Task statement ▸ Give back every record exactly, with its pictures left out.

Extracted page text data
◇ ◇ ◇
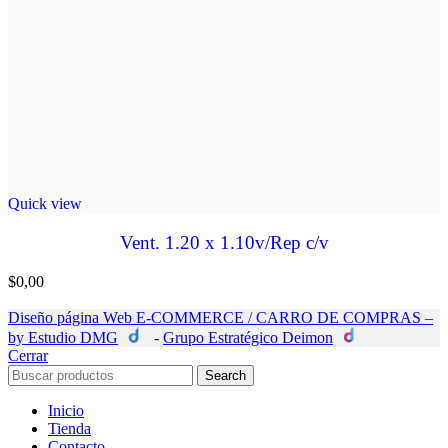
Quick view
Vent. 1.20 x 1.10v/Rep c/v
$
0,00
Diseño página Web E-COMMERCE / CARRO DE COMPRAS –
by Estudio DMG
-
Grupo Estratégico Deimon
Cerrar
Search
Inicio
Tienda
Contacto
◇ ◇ ◇
Exercise result ▸
Quick view
Vent. 1.20 x 1.10v/Rep c/v
$
0,00
Diseño página Web E-COMMERCE / CARRO DE COMPRAS –
by Estudio DMG
-
Grupo Estratégico Deimon
Cerrar
Search
Inicio
Tienda
Contacto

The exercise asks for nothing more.